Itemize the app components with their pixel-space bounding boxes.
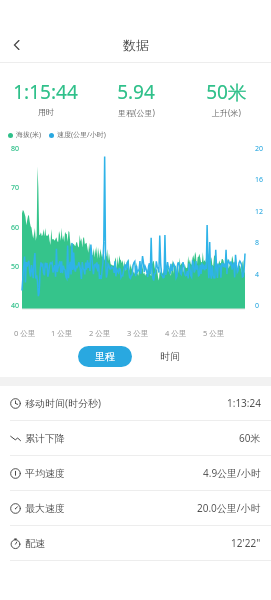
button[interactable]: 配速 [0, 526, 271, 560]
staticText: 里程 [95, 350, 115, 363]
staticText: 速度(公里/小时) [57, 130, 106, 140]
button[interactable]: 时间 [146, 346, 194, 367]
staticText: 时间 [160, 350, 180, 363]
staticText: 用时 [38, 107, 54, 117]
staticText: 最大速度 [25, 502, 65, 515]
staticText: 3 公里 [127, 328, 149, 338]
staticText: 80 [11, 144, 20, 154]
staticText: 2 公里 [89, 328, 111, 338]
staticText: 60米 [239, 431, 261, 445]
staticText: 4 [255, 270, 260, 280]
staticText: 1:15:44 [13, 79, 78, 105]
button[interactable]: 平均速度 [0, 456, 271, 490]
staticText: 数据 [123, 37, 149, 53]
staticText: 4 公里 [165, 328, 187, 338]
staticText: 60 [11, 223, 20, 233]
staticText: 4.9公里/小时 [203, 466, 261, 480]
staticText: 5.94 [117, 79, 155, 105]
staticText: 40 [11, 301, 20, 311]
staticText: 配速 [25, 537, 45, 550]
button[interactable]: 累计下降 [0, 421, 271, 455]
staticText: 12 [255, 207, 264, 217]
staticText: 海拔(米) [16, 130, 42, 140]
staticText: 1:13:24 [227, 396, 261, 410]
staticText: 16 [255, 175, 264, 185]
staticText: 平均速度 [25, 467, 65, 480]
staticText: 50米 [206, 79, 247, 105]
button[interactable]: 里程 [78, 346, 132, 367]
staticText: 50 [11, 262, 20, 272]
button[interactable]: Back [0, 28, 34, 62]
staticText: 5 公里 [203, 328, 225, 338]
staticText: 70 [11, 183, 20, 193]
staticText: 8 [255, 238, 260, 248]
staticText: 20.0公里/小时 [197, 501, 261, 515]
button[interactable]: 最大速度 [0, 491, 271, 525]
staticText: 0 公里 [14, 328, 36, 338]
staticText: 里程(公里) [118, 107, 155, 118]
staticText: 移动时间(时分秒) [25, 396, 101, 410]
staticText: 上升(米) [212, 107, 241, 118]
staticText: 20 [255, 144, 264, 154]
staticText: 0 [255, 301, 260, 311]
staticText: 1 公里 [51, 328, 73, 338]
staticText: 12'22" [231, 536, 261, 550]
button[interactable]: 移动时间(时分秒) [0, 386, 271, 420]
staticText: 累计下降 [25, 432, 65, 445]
--
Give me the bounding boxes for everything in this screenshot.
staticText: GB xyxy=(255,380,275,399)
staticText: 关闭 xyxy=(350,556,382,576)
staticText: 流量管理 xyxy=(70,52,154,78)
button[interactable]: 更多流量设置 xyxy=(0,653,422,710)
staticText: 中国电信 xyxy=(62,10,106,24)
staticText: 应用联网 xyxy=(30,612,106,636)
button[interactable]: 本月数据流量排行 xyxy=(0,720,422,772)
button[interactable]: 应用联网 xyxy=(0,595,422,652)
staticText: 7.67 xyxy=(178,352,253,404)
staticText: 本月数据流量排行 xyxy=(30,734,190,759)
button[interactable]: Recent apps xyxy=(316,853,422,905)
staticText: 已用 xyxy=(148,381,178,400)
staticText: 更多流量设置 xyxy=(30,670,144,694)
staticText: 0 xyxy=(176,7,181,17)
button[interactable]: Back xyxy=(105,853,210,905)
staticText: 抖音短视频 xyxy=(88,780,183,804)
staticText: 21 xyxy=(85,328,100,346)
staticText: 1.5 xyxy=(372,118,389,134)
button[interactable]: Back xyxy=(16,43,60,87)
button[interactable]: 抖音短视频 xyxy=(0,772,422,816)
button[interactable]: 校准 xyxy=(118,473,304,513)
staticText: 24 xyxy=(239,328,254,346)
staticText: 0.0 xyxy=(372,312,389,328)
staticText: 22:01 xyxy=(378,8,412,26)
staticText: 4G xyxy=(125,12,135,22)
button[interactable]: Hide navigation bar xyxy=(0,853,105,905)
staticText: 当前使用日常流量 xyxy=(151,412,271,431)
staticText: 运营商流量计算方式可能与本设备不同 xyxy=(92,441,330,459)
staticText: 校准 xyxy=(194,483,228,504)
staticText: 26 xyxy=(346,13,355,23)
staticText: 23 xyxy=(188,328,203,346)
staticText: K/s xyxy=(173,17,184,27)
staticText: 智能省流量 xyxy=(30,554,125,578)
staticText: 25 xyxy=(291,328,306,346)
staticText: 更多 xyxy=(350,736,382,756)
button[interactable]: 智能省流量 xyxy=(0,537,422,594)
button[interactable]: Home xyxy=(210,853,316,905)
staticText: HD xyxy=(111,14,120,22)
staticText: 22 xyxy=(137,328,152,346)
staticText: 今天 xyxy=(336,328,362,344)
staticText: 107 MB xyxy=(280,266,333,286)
...
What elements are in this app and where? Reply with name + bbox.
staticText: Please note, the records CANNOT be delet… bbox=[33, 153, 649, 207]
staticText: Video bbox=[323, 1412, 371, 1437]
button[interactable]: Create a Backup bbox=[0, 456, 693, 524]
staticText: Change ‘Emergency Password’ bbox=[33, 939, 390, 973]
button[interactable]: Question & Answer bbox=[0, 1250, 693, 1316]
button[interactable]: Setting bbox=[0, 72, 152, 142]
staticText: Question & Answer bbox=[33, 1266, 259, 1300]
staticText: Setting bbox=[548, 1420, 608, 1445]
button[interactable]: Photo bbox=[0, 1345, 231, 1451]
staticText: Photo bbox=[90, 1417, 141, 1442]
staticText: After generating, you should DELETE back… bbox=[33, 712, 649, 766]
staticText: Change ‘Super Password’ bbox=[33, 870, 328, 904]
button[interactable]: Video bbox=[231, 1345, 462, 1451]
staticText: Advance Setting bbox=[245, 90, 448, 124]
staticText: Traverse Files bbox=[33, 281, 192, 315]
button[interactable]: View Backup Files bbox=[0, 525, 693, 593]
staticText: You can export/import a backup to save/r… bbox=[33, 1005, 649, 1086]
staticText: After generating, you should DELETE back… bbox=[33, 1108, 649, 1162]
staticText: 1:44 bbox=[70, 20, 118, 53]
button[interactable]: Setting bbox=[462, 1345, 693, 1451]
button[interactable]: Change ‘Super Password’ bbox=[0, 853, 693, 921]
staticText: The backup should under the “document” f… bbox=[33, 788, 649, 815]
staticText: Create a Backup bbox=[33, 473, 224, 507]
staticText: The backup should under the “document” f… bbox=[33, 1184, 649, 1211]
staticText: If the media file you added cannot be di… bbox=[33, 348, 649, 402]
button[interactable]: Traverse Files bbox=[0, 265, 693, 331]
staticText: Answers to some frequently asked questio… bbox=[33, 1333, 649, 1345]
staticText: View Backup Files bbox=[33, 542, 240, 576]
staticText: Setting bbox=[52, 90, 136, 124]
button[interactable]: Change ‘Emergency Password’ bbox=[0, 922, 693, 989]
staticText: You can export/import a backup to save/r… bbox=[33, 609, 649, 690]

WORK INSTRUCTIONS
Go through the entries and copy every line that has "智能省流量".

RESULT
staticText: 智能省流量 xyxy=(30,554,125,578)
button[interactable]: 智能省流量 xyxy=(0,537,422,594)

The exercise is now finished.